Non negativity condition for polynomials?

Question

Let $p(x)=3ax^2+2bx+(1-a-b), \,\,\,\,0<x<1$

What are the conditions on a and b to $p(x)>0$

Could someone give me a hint ?

Answer 1

Hint: complete the square.
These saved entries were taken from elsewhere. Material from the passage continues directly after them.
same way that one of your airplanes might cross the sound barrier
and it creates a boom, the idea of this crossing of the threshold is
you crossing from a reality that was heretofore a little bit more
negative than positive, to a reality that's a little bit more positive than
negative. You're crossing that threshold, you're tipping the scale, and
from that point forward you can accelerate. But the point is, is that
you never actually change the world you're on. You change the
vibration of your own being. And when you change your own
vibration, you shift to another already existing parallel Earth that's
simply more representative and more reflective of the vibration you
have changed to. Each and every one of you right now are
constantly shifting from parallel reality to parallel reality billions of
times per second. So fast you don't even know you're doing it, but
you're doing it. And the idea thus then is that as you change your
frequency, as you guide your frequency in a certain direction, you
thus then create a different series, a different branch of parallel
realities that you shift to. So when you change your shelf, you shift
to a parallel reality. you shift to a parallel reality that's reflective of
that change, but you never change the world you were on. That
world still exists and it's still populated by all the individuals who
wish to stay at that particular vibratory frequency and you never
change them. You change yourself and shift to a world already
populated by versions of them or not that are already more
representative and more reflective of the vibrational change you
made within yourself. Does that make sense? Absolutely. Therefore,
This means writing $p(x)$ in the form $$p(x)=A(x+B)^2+C $$ where $A$, $B$, $C$ are constants possibly depending on $a$ and $b$, but not on $x$. When you're done you will have expressed $p(x)$ as a nonnegative piece $A(x+B)^2$ (this requires $A\ge0$) and a constant $C$. So if we require $p(x)>0$ for all $x$ we must have $A\ge0$ and $C>0$.
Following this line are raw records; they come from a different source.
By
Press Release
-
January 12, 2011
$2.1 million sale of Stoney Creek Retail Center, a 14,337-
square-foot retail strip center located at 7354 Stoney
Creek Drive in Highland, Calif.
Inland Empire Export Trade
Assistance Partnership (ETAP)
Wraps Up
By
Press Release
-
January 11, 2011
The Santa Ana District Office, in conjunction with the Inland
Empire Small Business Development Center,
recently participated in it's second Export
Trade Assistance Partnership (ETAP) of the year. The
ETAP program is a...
In your case you'd complete the square by starting out $$ P(x)=3a(x^2+\frac{2b}{3a}x)+(1-a-b) . $$ To get this first section in the form $A(x+B)^2$ you'd want to complete the square with $(\frac b{3a})^2$. To repair what you've just done, you need to subtract it off again: $$P(x)=3a\left(x^2+\frac{2b}{3a}x + (\frac b{3a})^2 - (\frac b{3a})^2)\right) + (1-a-b).$$ Next, regroup: $$\begin{align} P(x)&=3a\left(x^2+\frac{2b}{3a}x + (\frac b{3a})^2\right) -3a(\frac b{3a})^2 + (1-a-b).\\ &=3a\left(x+\frac b{3a}\right)^2 -3a(\frac b{3a})^2 + (1-a-b).\\ \end{align} $$ From this last expression you can read off $A$, $B$, $C$. (You can simplify $C$ down to a more tidy expression.)

Answer 2

Hint:

1. You must have $3a>0$

2. The derivative is $6ax+2b$ vanishes at $x = -{{b}\over{3a}}$ which is the minimum if $a>0$.

3. Find $a,b$ such that $p(-{b\over{3a}})>0$.